Shower Cry Level: Staring coldly at the wall, whispering, “kiss me, my dear, before I’m sick” while thinking too hard about omelettes.
Emotional Wreckage: Beautiful dresses, power, poison, breakfast-based warfare.
4. Boogie Nights
Sometimes, a family is a bunch of porn industry colleagues who proceed to wreck everything to hell with drugs and ambition. Dirk Diggler, everyone’s favorite tragic himbo with a prosthetic penis, doubles as a metaphor for everything. Burt Reynolds’ mustache contains ancient secrets. Alfred Molina does that scene. A roller skating motif exists for tragedy and also whimsy.
You’ll laugh, cry, panic, and maybe even try doing coke off your phone screen.
Shower Cry Level: Drunk crying and dancing under the running water… and then crying even harder. You can’t go back home because you’ll never be clean again, not really.
Emotional Wreckage Score: Glitter-coated dread, disco PTSD, found family values but make it X-rated.
3. Magnolia
Ah yes, The Avengers for damaged people! Every single character experiences a simultaneous breakdown and somehow, it’s capital-A Art. Tom Cruise’s emotional climax is so impactful that I *briefly* forgave him for Scientology. Julianne Moore screams in a pharmacy, frogs fall from the sky, and at some point you’re convinced the universe wants you dead for ALL THE REASONS.

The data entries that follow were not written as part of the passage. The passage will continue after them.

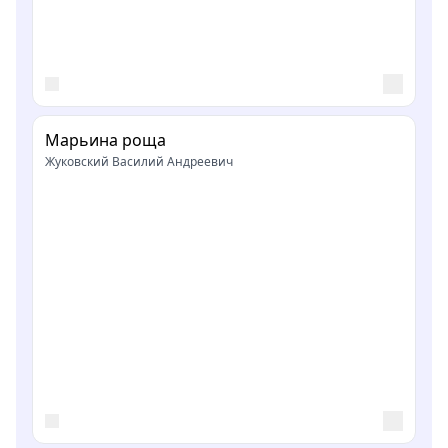
Марьина роща
Жуковский Василий Андреевич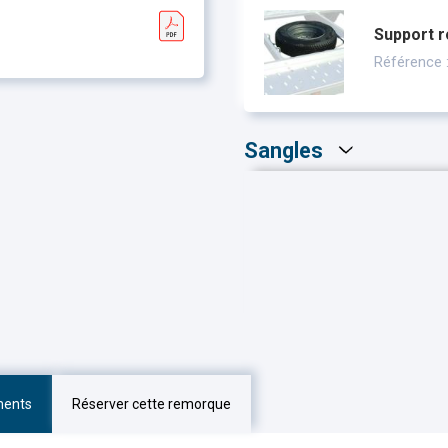
Support 
Référence
Sangles
ments
Réserver cette remorque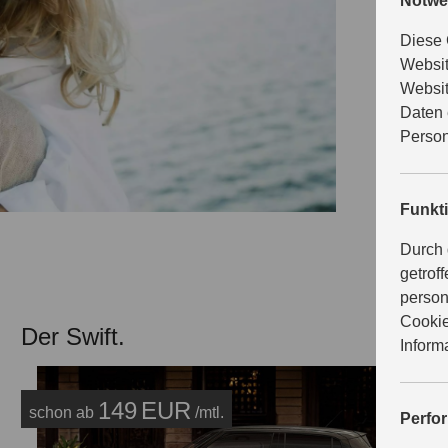
Notwe
Angebote, 
machen.
Diese 
Websit
Websit
Daten 
BE
Person
Funkt
Durch 
getrof
person
Cookie
Der Swift.
Inform
149
EUR
schon ab
/mtl.
Perfo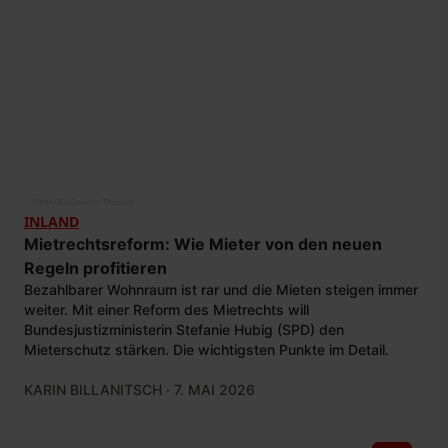
©
IMAGO/Carsten Thesing
INLAND
Mietrechtsreform: Wie Mieter von den neuen
Regeln profitieren
Bezahlbarer Wohnraum ist rar und die Mieten steigen immer
weiter. Mit einer Reform des Mietrechts will
Bundesjustizministerin Stefanie Hubig (SPD) den
Mieterschutz stärken. Die wichtigsten Punkte im Detail.
KARIN BILLANITSCH
· 7. MAI 2026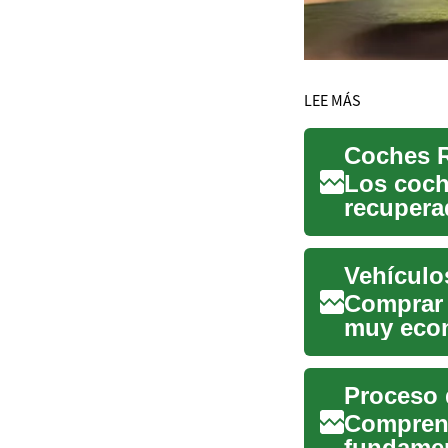
LEE MÁS
Los coch
recupera
debido a 
Vehículo
Comprar 
muy econ
dónde en
Proceso 
Comprend
fundamen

Magnolia doesn’t end. Oh, sweetie, no. It lingers. Proceed with caution.
Shower Cry Level: Shaking, scrubbing yourself raw, mouthing, “This happens. This is something that happens.”
Emotional Wreckage: Uncut trauma dump set to the sweet sounds of national treasure Aimee Mann.
2. There Will Be Blood
In this capitalist horror show, Daniel Day-Lewis plays a man who looks at the American dream and says, “I’m gonna beat you to death with a monkey wrench.” He hates people, God, milkshakes, and especially YOU, you sick bastard.

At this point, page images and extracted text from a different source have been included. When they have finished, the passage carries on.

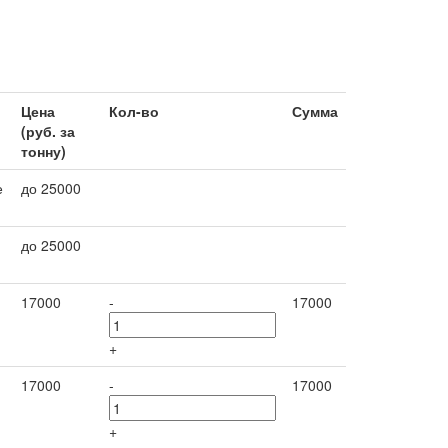
Цена
Кол-во
Сумма
(руб. за
тонну)
е
до 25000
до 25000
17000
-
17000
+
17000
-
17000
+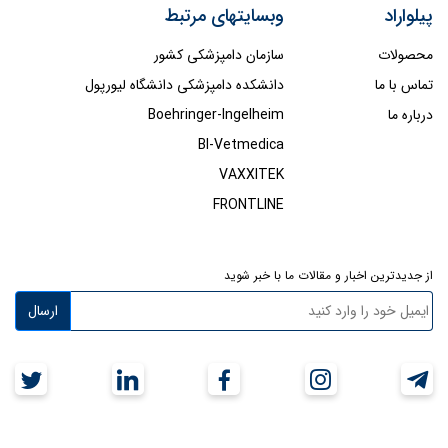
پیلواراد
وبسایتهای مرتبط
محصولات
سازمان دامپزشکی کشور
تماس با ما
دانشکده دامپزشکی دانشگاه لیورپول
درباره ما
Boehringer-Ingelheim
BI-Vetmedica
VAXXITEK
FRONTLINE
از جدیدترین اخبار و مقالات ما با خبر شوید
ارسال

This is Shakespeare with pickaxes, people. It’s so good you’ll forget you’re rooting for Business Daddy Gone Wild.
Shower Cry Level: Not crying exactly, just screaming, “I’ve abandoned my boyyyyyyy!” to the drain. You sit there like a person who just committed moral manslaughter, congrats.
Emotional Wreckage: Cursed Americana, entrepreneurial psychosis, primal screams thrown in as a treat.
1. The Master
This movie is what happens when two deeply troubled men look into each other’s souls and see nothing but barbed wire and unresolved yearning. Strap in for an emotional waterboarding sesh.
Joaquin Phoenix moves like a raccoon possessed by a French philosopher, while Philip Seymour Hoffman runs a cult kinda like LRH. Amy Adams could baptize your soul with one look and do things with her hands that are illegal in South Dakota. You think it’s about faith. Maybe grief or war. The fine line between biological sexuality and straight-up horniness? Is it a love story?
Whatever you think The Master is about, you’re goddamn correct.
Shower Cry Level: Full fetal position under scalding hot water.
Emotional Wreckage: Horny, feral, academically wrecked.